Prev Med. 2012 Jun;54(6):408-14. doi: 10.1016/j.ypmed.2012.03.019. Epub 2012 Apr 3.
Faith Moves Mountains assessed the effectiveness of a faith-placed lay health advisor (LHA) intervention to increase Papanicolaou (Pap) test use among middle-aged and older women in a region disproportionately affected by cervical cancer and low screening rates (regionally, only 68% screened in prior 3 years).
This community-based RCT was conducted in four Appalachian Kentucky counties (December 2005-June 2008). Women aged 40-64 and overdue for screening were recruited from churches and individually randomized to treatment (n=176) or wait-list control (n=169). The intervention provided LHA home visits and newsletters addressing barriers to screening. Self-reported Pap test receipt was the primary outcome.
Intention-to-treat analyses revealed that treatment group participants (17.6% screened) had over twice the odds of wait-list controls (11.2% screened) of reporting Pap test receipt post-intervention, OR=2.56, 95% CI: 1.03-6.38, p=0.04. Independent of group, recently screened participants (last Pap >1 but <5 years ago) had significantly higher odds of obtaining screening during the study than rarely or never screened participants (last Pap ≥5 years ago), OR=2.50, 95% CI: 1.48-4.25, p=0.001.
The intervention was associated with increased cervical cancer screening. The faith-placed LHA addressing barriers comprises a novel approach to reducing cervical cancer disparities among Appalachian women.
“信仰移山”评估了信仰引导员(LHA)干预对增加中年和老年女性巴氏涂片(Pap)检测使用的效果,这些女性所在的地区受宫颈癌和低筛查率的影响不成比例(在该地区,只有 68%的女性在过去 3 年内接受过筛查)。
这是一项基于社区的 RCT,在肯塔基州的四个阿巴拉契亚县进行(2005 年 12 月至 2008 年 6 月)。从教堂招募年龄在 40-64 岁且筛查过期的女性,并对其进行个体随机分组,分别接受治疗(n=176)或候补名单对照(n=169)。干预措施提供了 LHA 家访和解决筛查障碍的通讯。自我报告的 Pap 检测结果是主要结局。

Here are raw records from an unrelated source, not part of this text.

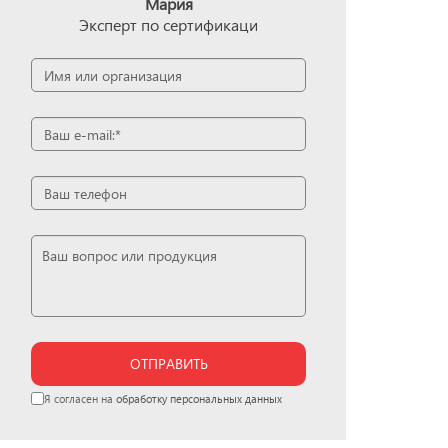
Мария
Эксперт по сертификаци
ОТПРАВИТЬ
Я согласен на
обработку персональных данных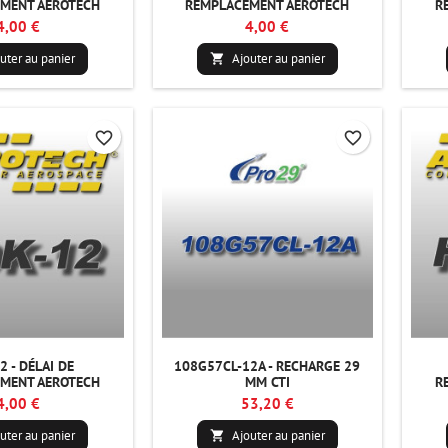
MENT AEROTECH
REMPLACEMENT AEROTECH
R
4,00 €
4,00 €
uter au panier
Ajouter au panier

favorite_border
favorite_border
2 - DÉLAI DE
108G57CL-12A - RECHARGE 29
MENT AEROTECH
MM CTI
R
4,00 €
53,20 €
uter au panier
Ajouter au panier
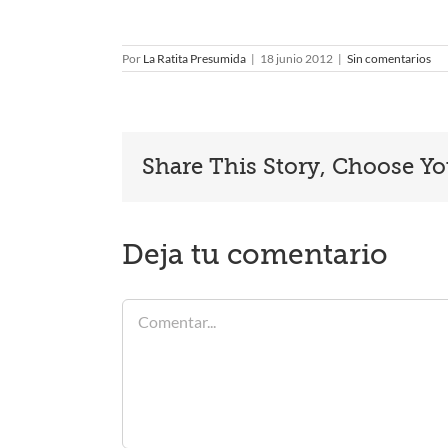
Por
La Ratita Presumida
|
18 junio 2012
|
Sin comentarios
Share This Story, Choose Yo
Deja tu comentario
Comentar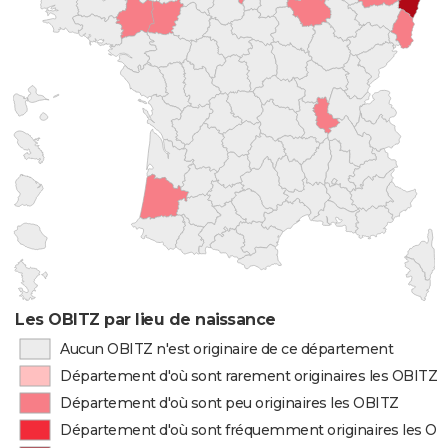
Les OBITZ par lieu de naissance
Aucun OBITZ n'est originaire de ce département
Département d'où sont rarement originaires les OBITZ
Département d'où sont peu originaires les OBITZ
Département d'où sont fréquemment originaires les O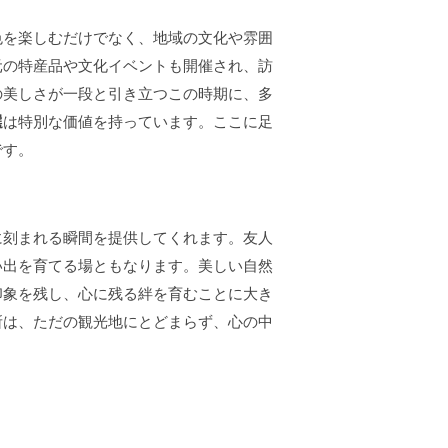
色を楽しむだけでなく、地域の文化や雰囲
元の特産品や文化イベントも開催され、訪
の美しさが一段と引き立つこの時期に、多
選
は特別な価値を持っています。ここに足
です。
に刻まれる瞬間を提供してくれます。友人
い出を育てる場ともなります。美しい自然
印象を残し、心に残る絆を育むことに大き
所は、ただの観光地にとどまらず、心の中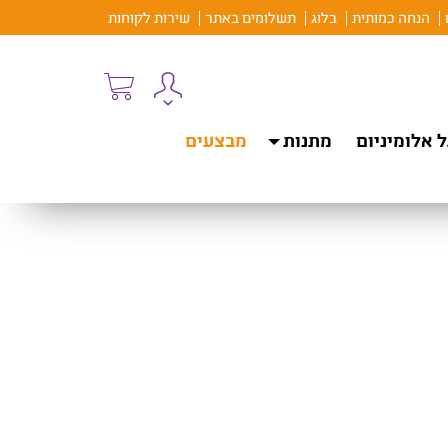
הנחה כמותית
בלוג
תשלומים באתר
שירות לקוחות
 אלומיניום
מתנות
מבצעים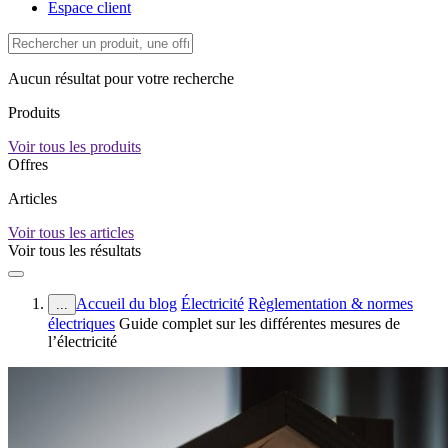
Espace client
Aucun résultat pour votre recherche
Produits
Voir tous les produits
Offres
Articles
Voir tous les articles
Voir tous les résultats
Accueil du blog
Électricité
Règlementation & normes
...
électriques
Guide complet sur les différentes mesures de
l’électricité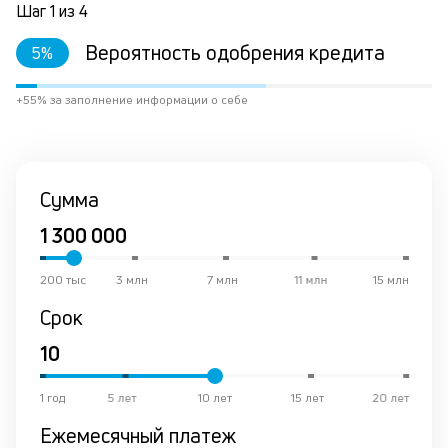
Шаг
1
из
4
на
по
Вероятность одобрения кредита
5
%
за
М
из
+55% за заполнение информации о себе
де
по
и
со
Сумма
со
от
по
ко
в
200 тыс
3 млн
7 млн
11 млн
15 млн
р
Срок
о
в
де
1 год
5 лет
10 лет
15 лет
20 лет
К
Ежемесячный платеж
к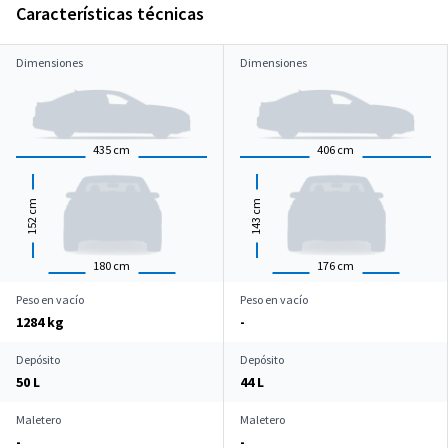
Características técnicas
Dimensiones
Dimensiones
435
cm
406
cm
cm
cm
152
143
180
cm
176
cm
Peso en vacío
Peso en vacío
1284 kg
-
Depósito
Depósito
50 L
44 L
Maletero
Maletero
-
-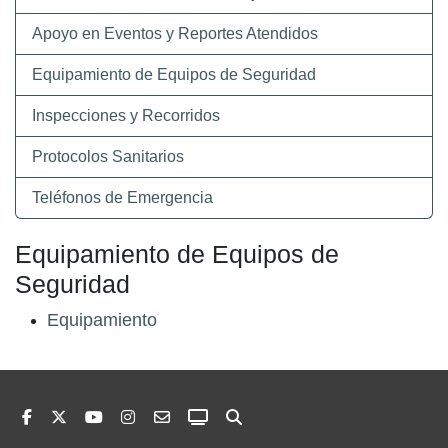
Apoyo en Eventos y Reportes Atendidos
Equipamiento de Equipos de Seguridad
Inspecciones y Recorridos
Protocolos Sanitarios
Teléfonos de Emergencia
Equipamiento de Equipos de
Seguridad
Equipamiento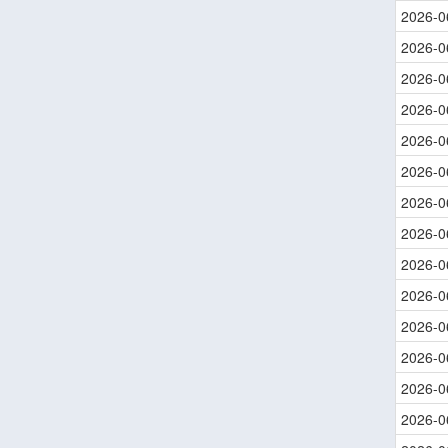
2026-0
2026-0
2026-0
2026-0
2026-0
2026-0
2026-0
2026-0
2026-0
2026-0
2026-0
2026-0
2026-0
2026-0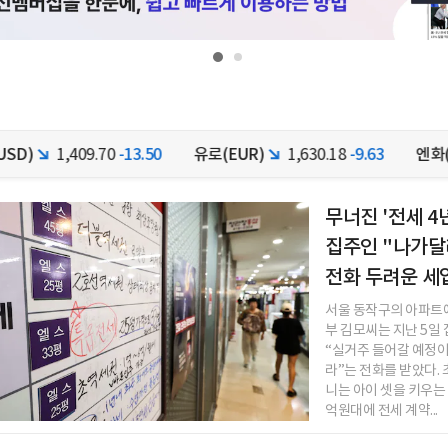
409.70
-13.50
유로(EUR)
1,630.18
-9.63
엔화(JPY)
89
무너진 '전세 4
집주인 "나가달
전화 두려운 세
서울 동작구의 아파트에
부 김모씨는 지난 5일
“실거주 들어갈 예정이
라”는 전화를 받았다. 
니는 아이 셋을 키우는 
억원대에 전세 계약...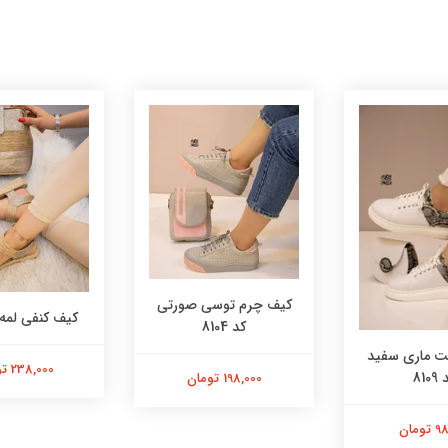
کیف چرم توسی صورتی
کیف کنفی لمه کد 
کد 8104
 ماری سفید
238,000 تومان
8109
198,000 تومان
ومان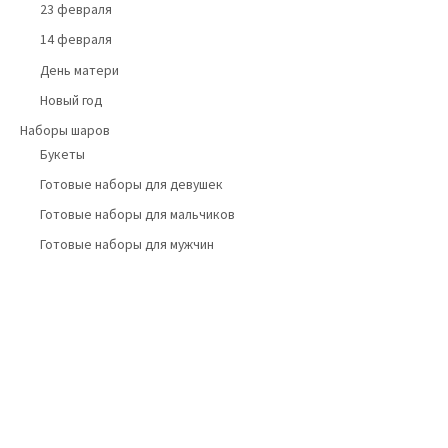
23 февраля
14 февраля
День матери
Новый год
Наборы шаров
Букеты
Готовые наборы для девушек
Готовые наборы для мальчиков
Готовые наборы для мужчин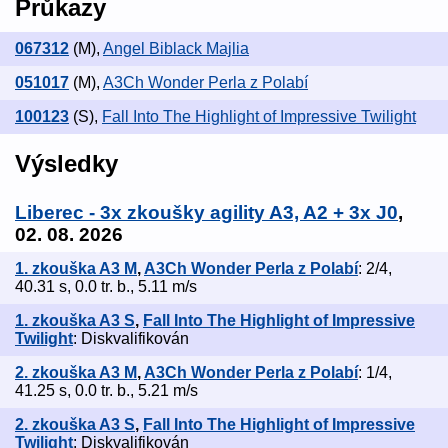
Průkazy
067312
(M)
,
Angel Biblack Majlia
051017
(M)
,
A3Ch Wonder Perla z Polabí
100123
(S)
,
Fall Into The Highlight of Impressive Twilight
Výsledky
Liberec - 3x zkoušky agility A3, A2 + 3x J0
,
02. 08. 2026
1. zkouška A3 M
,
A3Ch Wonder Perla z Polabí
: 2/4,
40.31 s, 0.0 tr. b., 5.11 m/s
1. zkouška A3 S
,
Fall Into The Highlight of Impressive
Twilight
: Diskvalifikován
2. zkouška A3 M
,
A3Ch Wonder Perla z Polabí
: 1/4,
41.25 s, 0.0 tr. b., 5.21 m/s
2. zkouška A3 S
,
Fall Into The Highlight of Impressive
Twilight
: Diskvalifikován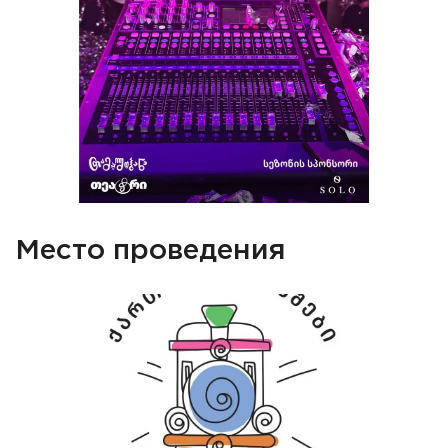
Место проведения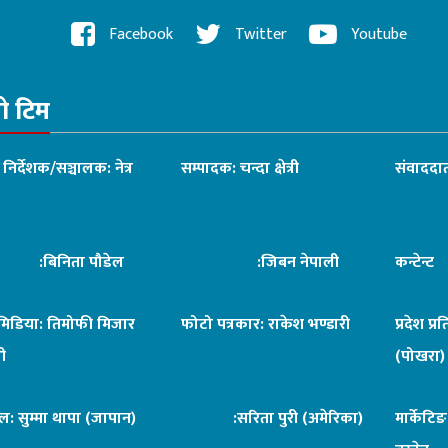
Facebook
Twitter
Youtube
रो टिम
ध निर्देशक/सञ्चालक: नेत्र
सम्पादक: चन्दा क्षेत्री
संवाददात
िनिता पौडेल
:जिबन नेपाली
कन्टेन्
िमिडिया: तिमोफी मिजार
फोटो पत्रकार: राकेश भण्डारी
प्रदेश प्र
ी
(पोखरा)
ल: सुम्मा थापा (जापान)
:सरिता पुरी (अमेरिका)
मार्केटि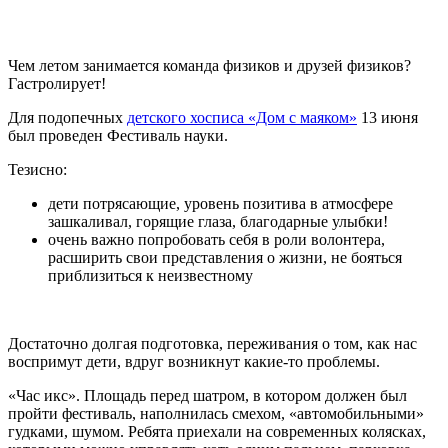
Чем летом занимается команда физиков и друзей физиков?
Гастролирует!
Для подопечных
детского хосписа «Дом с маяком»
13 июня
был проведен Фестиваль науки.
Тезисно:
дети потрясающие, уровень позитива в атмосфере
зашкаливал, горящие глаза, благодарные улыбки!
очень важно попробовать себя в роли волонтера,
расширить свои представления о жизни, не бояться
приблизиться к неизвестному
Достаточно долгая подготовка, переживания о том, как нас
воспримут дети, вдруг возникнут какие-то проблемы.
«Час икс». Площадь перед шатром, в котором должен был
пройти фестиваль, наполнилась смехом, «автомобильными»
гудками, шумом. Ребята приехали на современных колясках,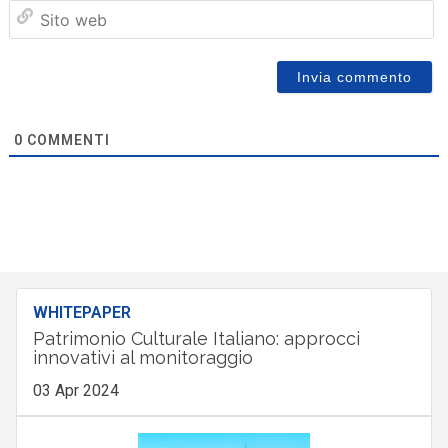
Sit
we
0
COMMENTI
WHITEPAPER
Patrimonio Culturale Italiano: approcci
innovativi al monitoraggio
03 Apr 2024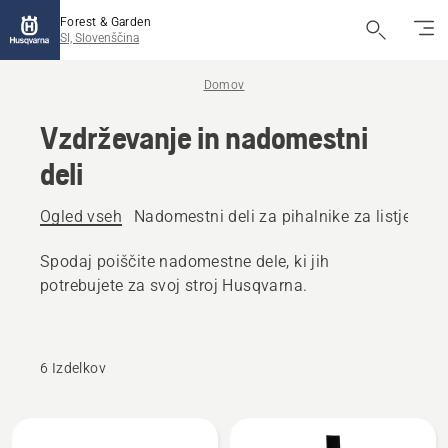
Forest & Garden
SI, Slovenščina
Domov
Vzdrževanje in nadomestni
deli
Ogled vseh
Nadomestni deli za pihalnike za listje
Nad
Spodaj poiščite nadomestne dele, ki jih
potrebujete za svoj stroj Husqvarna.
6 Izdelkov
Prikaži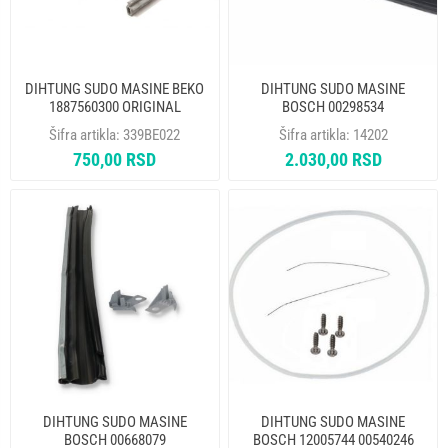
DIHTUNG SUDO MASINE BEKO
DIHTUNG SUDO MASINE
1887560300 ORIGINAL
BOSCH 00298534
Šifra artikla:
339BE022
Šifra artikla:
14202
750,00 RSD
2.030,00 RSD
DIHTUNG SUDO MASINE
DIHTUNG SUDO MASINE
BOSCH 00668079
BOSCH 12005744 00540246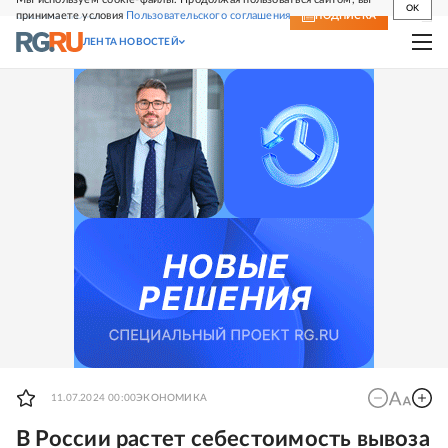
OK
принимаете условия
Пользовательского соглашения
СВЕЖИЙ НОМЕР
ПОДПИСКА
ЛЕНТА НОВОСТЕЙ
11.07.2024 00:00
ЭКОНОМИКА
В России растет себестоимость вывоза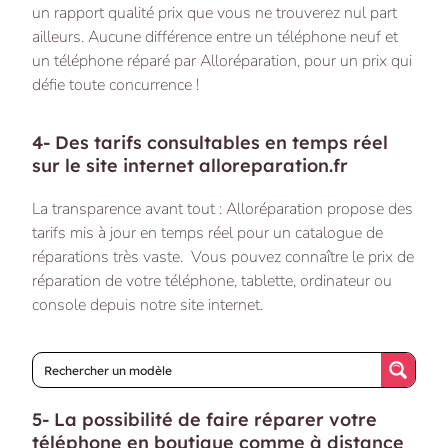
un rapport qualité prix que vous ne trouverez nul part
ailleurs. Aucune différence entre un téléphone neuf et
un téléphone réparé par Alloréparation, pour un prix qui
défie toute concurrence !
4- Des tarifs consultables en temps réel
sur le site internet alloreparation.fr
La transparence avant tout : Alloréparation propose des
tarifs mis à jour en temps réel pour un catalogue de
réparations très vaste. Vous pouvez connaître le prix de
réparation de votre téléphone, tablette, ordinateur ou
console depuis notre site internet.
5- La possibilité de faire réparer votre
téléphone en boutique comme à distance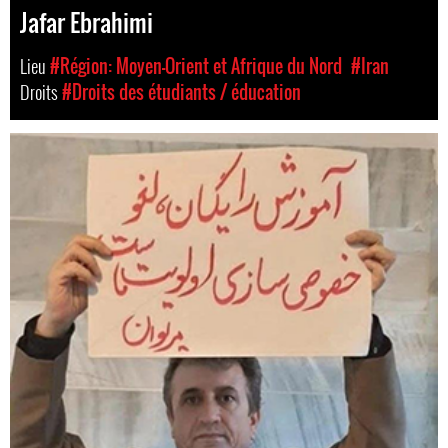
Jafar Ebrahimi
Lieu
#Région: Moyen-Orient et Afrique du Nord
#Iran
Droits
#Droits des étudiants / éducation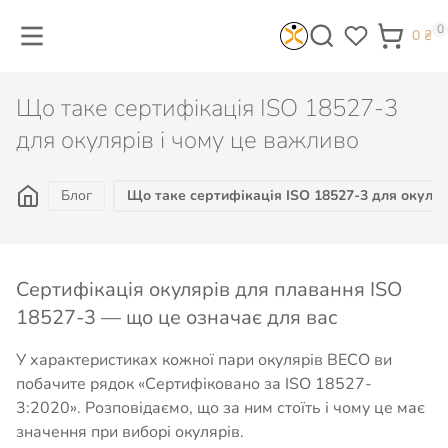
0
0
₴
Що таке сертифікація ISO 18527-3
для окулярів і чому це важливо
Блог
Що таке сертифікація ISO 18527-3 для окуляр
Сертифікація окулярів для плавання ISO
18527-3 — що це означає для вас
У характеристиках кожної пари окулярів BECO ви
побачите рядок «Сертифіковано за ISO 18527-
3:2020». Розповідаємо, що за ним стоїть і чому це має
значення при виборі окулярів.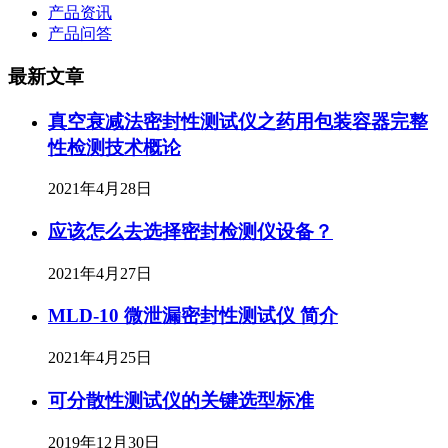
产品资讯
产品问答
最新文章
真空衰减法密封性测试仪之药用包装容器完整
性检测技术概论
2021年4月28日
应该怎么去选择密封检测仪设备？
2021年4月27日
MLD-10 微泄漏密封性测试仪 简介
2021年4月25日
可分散性测试仪的关键选型标准
2019年12月30日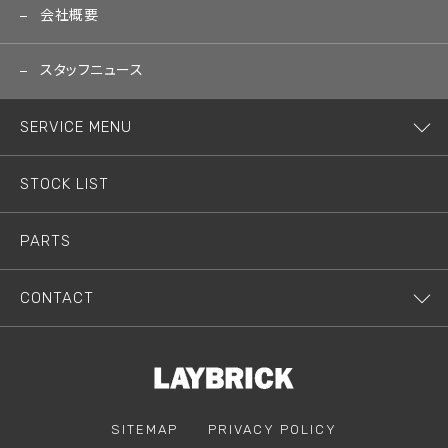
会社概要
スタッフニュース
SERVICE MENU
STOCK LIST
PARTS
CONTACT
SITEMAP
PRIVACY POLICY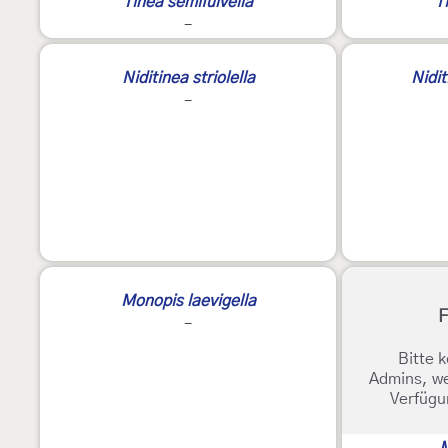
Tinea semifulvella
T
-
Niditinea striolella
Nidit
-
3
Monopis laevigella
F
-
Bitte k
Admins, we
Verfügu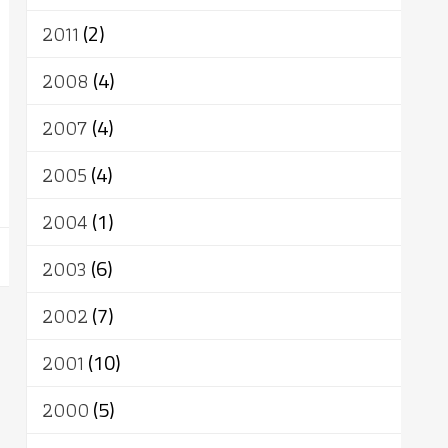
2011
(2)
2008
(4)
2007
(4)
2005
(4)
2004
(1)
2003
(6)
2002
(7)
2001
(10)
2000
(5)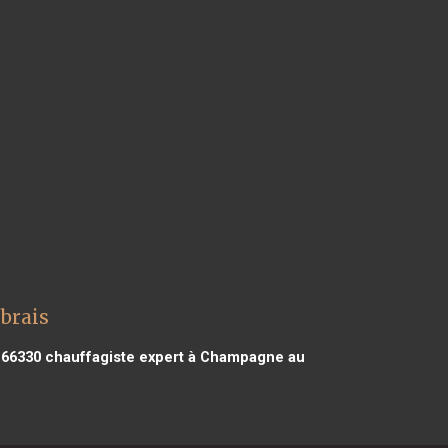
ubrais
 66330
chauffagiste expert à Champagne au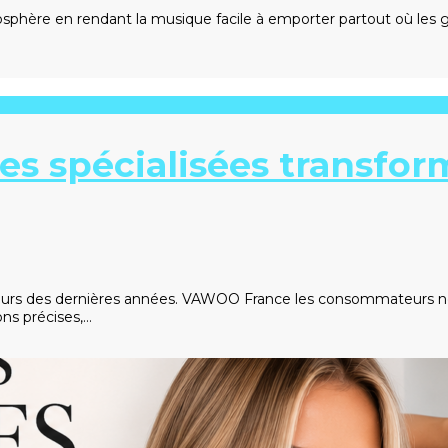
phère en rendant la musique facile à emporter partout où les gen
s spécialisées transfor
urs des dernières années. VAWOO France les consommateurs ne re
ons précises,…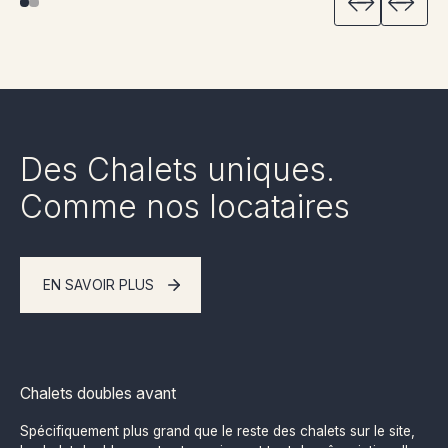
Des Chalets uniques.
Comme nos locataires
EN SAVOIR PLUS
Chalets doubles avant
Spécifiquement plus grand que le reste des chalets sur le site,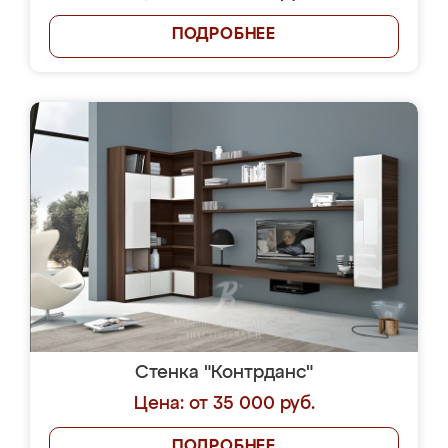
ПОДРОБНЕЕ
Стенка "Контрданс"
Цена: от 35 000 руб.
ПОДРОБНЕЕ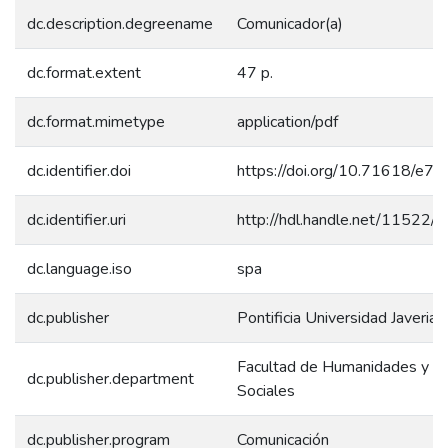
dc.description.degreename
Comunicador(a)
dc.format.extent
47 p.
dc.format.mimetype
application/pdf
dc.identifier.doi
https://doi.org/10.71618/e77
dc.identifier.uri
http://hdl.handle.net/11522/
dc.language.iso
spa
dc.publisher
Pontificia Universidad Javerian
Facultad de Humanidades y Ci
dc.publisher.department
Sociales
dc.publisher.program
Comunicación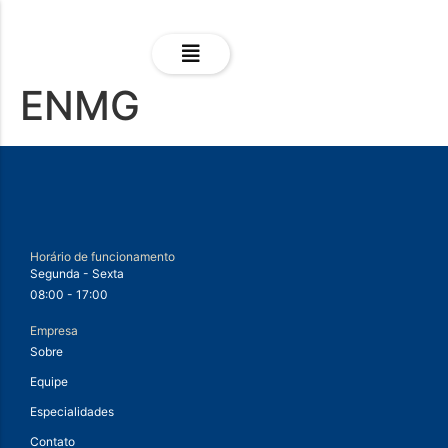
ENMG
Horário de funcionamento
Segunda - Sexta
08:00 - 17:00
Empresa
Sobre
Equipe
Especialidades
Contato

意向治疗分析显示,治疗组参与者(17.6%接受筛查)在报告 Pap 检测结果方面的可能性是候补名单对照组(11.2%接受筛查)的两倍以上,OR=2.56,95%CI:1.03-6.38,p=0.04。无论分组如何,最近接受筛查的参与者(上次 Pap 检查>1 年但<5 年前)在研究期间获得筛查的可能性明显高于很少或从未接受过筛查的参与者(上次 Pap 检查≥5 年前),OR=2.50,95%CI:1.48-4.25,p=0.001。
该干预措施与增加宫颈癌筛查相关。针对障碍的信仰引导员干预构成了减少阿巴拉契亚妇女宫颈癌差异的一种新方法。